When it comes to investing, the tax benefits of IRAs (both Roth and Traditional) and 401(k)s can’t be matched, as long as you use them properly. So, it always pays to make sure that you’re not putting tax advantaged investments into those accounts (unless that’s the only place you’re investing) because you generally can’t take advantage of them twice. While a little confusing, let me explain with an example.
Let’s say you invest in a bond that is federal income tax free. For our example, you are earning 3.9% APY from this federal income tax free bond and you invest a tidy little sum of $10,000. After the first year you have made yourself a nice $390 profit. If you kept this in a regular brokerage account and realized those gains, you wouldn’t owe any federal income taxes on those funds. In fact, if you are in the 25% tax bracket, you would’ve had to have earned 5.2% APY from a non-federal income tax free bond in order to get that equivalent yield.

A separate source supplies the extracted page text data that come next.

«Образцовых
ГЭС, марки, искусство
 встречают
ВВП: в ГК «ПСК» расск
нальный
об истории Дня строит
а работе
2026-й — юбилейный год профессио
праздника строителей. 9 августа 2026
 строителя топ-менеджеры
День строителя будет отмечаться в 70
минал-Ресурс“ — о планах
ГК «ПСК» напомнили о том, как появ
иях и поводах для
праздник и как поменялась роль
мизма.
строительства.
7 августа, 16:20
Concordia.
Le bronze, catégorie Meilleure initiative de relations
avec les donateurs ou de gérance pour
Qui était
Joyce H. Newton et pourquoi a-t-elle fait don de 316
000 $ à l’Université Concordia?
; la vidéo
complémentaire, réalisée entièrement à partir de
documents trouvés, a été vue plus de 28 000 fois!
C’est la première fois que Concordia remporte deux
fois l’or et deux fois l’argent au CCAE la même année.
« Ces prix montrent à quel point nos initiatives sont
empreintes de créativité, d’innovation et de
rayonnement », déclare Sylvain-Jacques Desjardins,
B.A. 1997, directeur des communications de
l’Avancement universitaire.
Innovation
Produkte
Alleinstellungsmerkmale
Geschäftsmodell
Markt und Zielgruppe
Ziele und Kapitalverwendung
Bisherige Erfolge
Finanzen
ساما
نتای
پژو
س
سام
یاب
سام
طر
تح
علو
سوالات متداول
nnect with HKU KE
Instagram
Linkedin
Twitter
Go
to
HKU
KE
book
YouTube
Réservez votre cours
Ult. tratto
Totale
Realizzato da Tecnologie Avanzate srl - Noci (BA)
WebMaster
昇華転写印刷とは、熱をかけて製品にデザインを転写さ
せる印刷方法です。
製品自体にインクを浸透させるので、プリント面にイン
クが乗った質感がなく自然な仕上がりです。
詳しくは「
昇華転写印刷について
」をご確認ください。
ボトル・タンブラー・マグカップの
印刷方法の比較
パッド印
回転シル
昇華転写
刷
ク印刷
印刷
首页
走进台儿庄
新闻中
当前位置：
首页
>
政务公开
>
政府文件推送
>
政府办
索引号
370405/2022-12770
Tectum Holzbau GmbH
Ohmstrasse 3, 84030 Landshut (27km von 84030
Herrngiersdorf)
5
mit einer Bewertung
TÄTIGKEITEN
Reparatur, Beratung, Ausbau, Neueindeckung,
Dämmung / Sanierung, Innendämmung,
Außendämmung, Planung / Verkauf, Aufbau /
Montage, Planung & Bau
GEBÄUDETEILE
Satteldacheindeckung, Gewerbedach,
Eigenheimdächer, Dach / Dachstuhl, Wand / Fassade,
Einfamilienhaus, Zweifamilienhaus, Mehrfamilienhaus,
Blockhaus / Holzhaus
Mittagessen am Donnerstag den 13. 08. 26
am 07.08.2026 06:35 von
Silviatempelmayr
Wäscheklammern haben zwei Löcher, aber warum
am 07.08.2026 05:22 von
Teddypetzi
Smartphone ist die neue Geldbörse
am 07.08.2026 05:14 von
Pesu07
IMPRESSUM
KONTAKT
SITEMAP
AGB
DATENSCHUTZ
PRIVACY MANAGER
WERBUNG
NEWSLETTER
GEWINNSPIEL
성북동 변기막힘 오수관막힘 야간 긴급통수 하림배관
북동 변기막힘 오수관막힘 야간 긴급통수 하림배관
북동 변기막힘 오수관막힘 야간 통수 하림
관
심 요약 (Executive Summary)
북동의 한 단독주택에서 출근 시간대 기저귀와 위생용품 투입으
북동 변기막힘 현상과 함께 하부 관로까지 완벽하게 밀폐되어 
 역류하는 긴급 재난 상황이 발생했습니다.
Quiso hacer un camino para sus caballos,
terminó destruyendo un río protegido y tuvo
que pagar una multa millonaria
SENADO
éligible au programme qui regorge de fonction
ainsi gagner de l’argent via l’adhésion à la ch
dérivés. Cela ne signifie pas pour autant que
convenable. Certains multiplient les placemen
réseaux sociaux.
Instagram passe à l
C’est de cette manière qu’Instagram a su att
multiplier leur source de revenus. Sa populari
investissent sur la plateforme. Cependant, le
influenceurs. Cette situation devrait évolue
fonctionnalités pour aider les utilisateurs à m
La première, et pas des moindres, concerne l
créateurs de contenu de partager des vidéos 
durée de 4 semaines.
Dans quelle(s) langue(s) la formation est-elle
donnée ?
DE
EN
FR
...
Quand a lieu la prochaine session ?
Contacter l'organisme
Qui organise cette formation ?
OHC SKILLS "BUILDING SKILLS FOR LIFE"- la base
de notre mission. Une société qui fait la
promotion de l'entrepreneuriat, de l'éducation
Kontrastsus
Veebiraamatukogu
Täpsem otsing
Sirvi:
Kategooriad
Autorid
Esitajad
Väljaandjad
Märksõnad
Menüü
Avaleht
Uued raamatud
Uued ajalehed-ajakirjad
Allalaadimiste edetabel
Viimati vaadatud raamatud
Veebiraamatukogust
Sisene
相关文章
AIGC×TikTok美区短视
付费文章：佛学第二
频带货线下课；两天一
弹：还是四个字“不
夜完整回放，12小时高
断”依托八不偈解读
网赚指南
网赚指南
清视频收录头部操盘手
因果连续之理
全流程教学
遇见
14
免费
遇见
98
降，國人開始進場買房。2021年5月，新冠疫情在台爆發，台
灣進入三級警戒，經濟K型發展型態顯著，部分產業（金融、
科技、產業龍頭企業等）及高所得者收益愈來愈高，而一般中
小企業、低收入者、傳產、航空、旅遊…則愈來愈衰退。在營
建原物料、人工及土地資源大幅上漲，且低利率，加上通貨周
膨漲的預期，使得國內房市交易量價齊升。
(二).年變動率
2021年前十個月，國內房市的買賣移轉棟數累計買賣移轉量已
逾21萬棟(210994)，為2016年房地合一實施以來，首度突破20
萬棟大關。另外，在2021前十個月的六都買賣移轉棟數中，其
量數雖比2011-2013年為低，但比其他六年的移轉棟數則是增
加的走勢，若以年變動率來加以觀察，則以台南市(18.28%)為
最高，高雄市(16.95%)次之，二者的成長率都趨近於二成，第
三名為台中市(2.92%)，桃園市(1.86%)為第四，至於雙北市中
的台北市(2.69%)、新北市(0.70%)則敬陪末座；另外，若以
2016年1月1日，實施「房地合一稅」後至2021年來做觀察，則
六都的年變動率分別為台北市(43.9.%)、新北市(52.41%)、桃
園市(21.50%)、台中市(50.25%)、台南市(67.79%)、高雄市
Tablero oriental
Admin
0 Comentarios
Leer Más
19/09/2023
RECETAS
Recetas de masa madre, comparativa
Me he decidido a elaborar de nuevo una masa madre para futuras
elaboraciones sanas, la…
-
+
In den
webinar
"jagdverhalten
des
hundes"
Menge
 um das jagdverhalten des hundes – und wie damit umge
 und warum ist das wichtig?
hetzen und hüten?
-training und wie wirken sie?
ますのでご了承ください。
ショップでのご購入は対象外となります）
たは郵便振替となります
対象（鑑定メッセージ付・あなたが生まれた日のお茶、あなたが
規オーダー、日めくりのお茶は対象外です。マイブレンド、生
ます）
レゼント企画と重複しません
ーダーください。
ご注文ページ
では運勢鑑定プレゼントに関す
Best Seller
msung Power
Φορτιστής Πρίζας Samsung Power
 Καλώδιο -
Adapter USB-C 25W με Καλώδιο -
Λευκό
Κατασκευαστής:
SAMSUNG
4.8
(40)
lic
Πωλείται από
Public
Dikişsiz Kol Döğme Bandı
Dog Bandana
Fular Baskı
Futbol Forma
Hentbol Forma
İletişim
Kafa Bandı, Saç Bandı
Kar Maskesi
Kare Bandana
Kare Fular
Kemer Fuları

Now let’s take the case in which you invested that money in a Roth IRA. After the first year, you get your $390 and you still pay no taxes on the realized gain. It’s the same thing right? Wrong because in the Roth case you could’ve invested in a 4.0% APY bond, non-federal tax free, and made more because of the tax advantaged status of the Roth IRA. See what I mean? Instead of being forced into finding a 5.2% federal income tax free bond because you have to pay taxes, anything above 3.9% is fair game in a Roth (you have to wait until retirement to withdraw it penalty free though).
So, be sure to take advantage of the tax advantaged nature of IRAs and 401(k)s in your investment decisions.